Many people who are stopped for alleged drunk driving in King County or Snohomish County believe they can avoid criminal charges by cooperating with the police — specifically, agreeing to take field sobriety tests, such as standing on one leg or walking a straight line.

If you've agreed to take these tests, or if you want to know more about your right not to take them, contact John F. Segelbaum, Attorney at Law, in Edmonds, Washington, to schedule a free initial consultation.

Do Not Take a Field Sobriety Test

The field sobriety tests are standardized procedures developed by the National Highway Traffic Safety Administration (NHTSA) to determine whether a driver is likely to be intoxicated. If you are stopped by the police, they may ask you to take a voluntary field sobriety test.

Do not agree to take the field sobriety test if you are stopped for DUI in Washington.

You cannot be arrested for refusing to take the test. The police may arrest you if they have other reasons to believe you were driving drunk, but they cannot use your failure to take a field sobriety test against you in either driver's license proceedings or the criminal courts.

Consult a Skilled Attorney to Learn About Your Options

If you have already taken the field sobriety tests, were arrested and have now been charged with DUI, there are several things your attorney can do on your behalf.

It may be possible to challenge the validity of the traffic stop. Also, it may be possible, during your criminal trial, to show that the police deviated from the official field sobriety test procedures set out by the NHTSA. In many cases, police fail to administer these tests properly, calling into question their training, their experience and the validity of their conclusions.

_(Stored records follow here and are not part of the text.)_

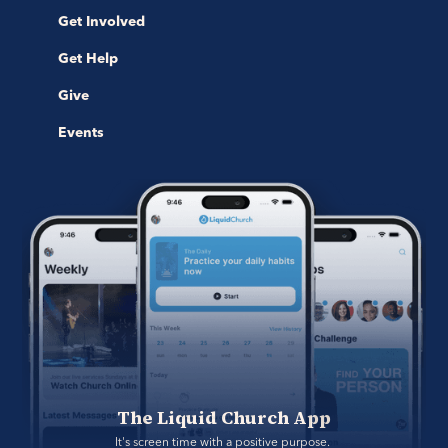
Get Involved
Get Help
Give
Events
The Liquid Church App
It's screen time with a positive purpose. 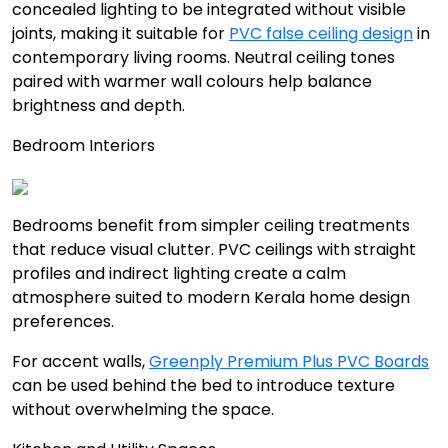
concealed lighting to be integrated without visible
joints, making it suitable for
PVC false ceiling design
in
contemporary living rooms. Neutral ceiling tones
paired with warmer wall colours help balance
brightness and depth.
Bedroom Interiors
Bedrooms benefit from simpler ceiling treatments
that reduce visual clutter. PVC ceilings with straight
profiles and indirect lighting create a calm
atmosphere suited to modern Kerala home design
preferences.
For accent walls,
Greenply Premium Plus PVC Boards
can be used behind the bed to introduce texture
without overwhelming the space.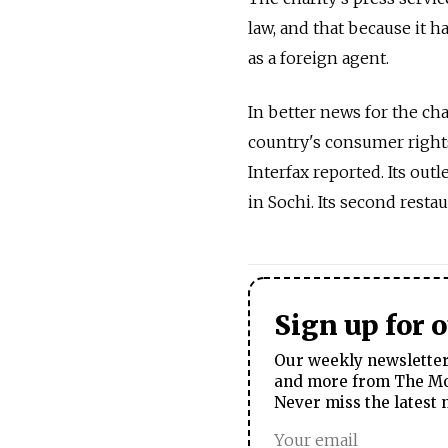
law, and that because it ha
as a foreign agent.
In better news for the cha
country's consumer right
Interfax reported. Its outl
in Sochi. Its second resta
Sign up for 
Our weekly newsletter 
and more from The Mos
Never miss the latest 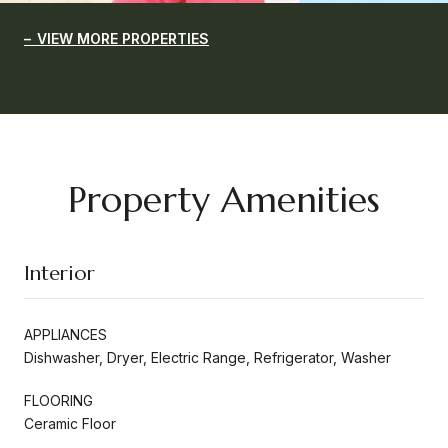
VIEW MORE PROPERTIES
Property Amenities
Interior
APPLIANCES
Dishwasher, Dryer, Electric Range, Refrigerator, Washer
FLOORING
Ceramic Floor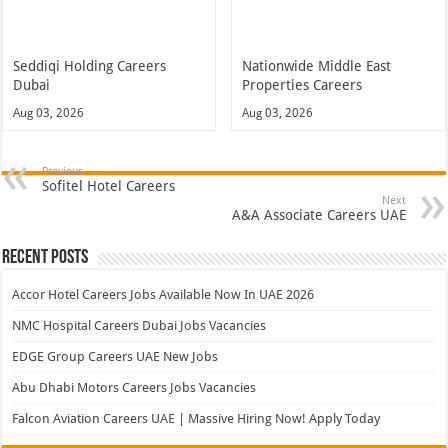
Seddiqi Holding Careers
Nationwide Middle East
Dubai
Properties Careers
Aug 03, 2026
Aug 03, 2026
Previous
Sofitel Hotel Careers
Next
A&A Associate Careers UAE
Recent Posts
Accor Hotel Careers Jobs Available Now In UAE 2026
NMC Hospital Careers Dubai Jobs Vacancies
EDGE Group Careers UAE New Jobs
Abu Dhabi Motors Careers Jobs Vacancies
Falcon Aviation Careers UAE | Massive Hiring Now! Apply Today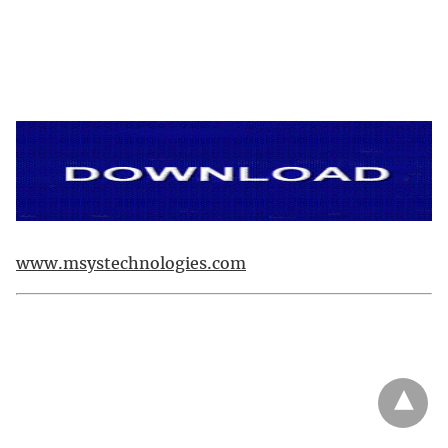
www.msystechnologies.com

Only Take the Official Breath Test

Another test the police may ask you to take at the scene of the arrest is a preliminary breath test (PBT). Unlike the official Datamaster breath test at the police station, the PBT is voluntary, and it cannot be used against you in court as evidence of intoxication. However, it can be used to show that the police had probable cause for an arrest. It may not be in your interests to take the PBT, and it may weaken your defense against a DUI charge later.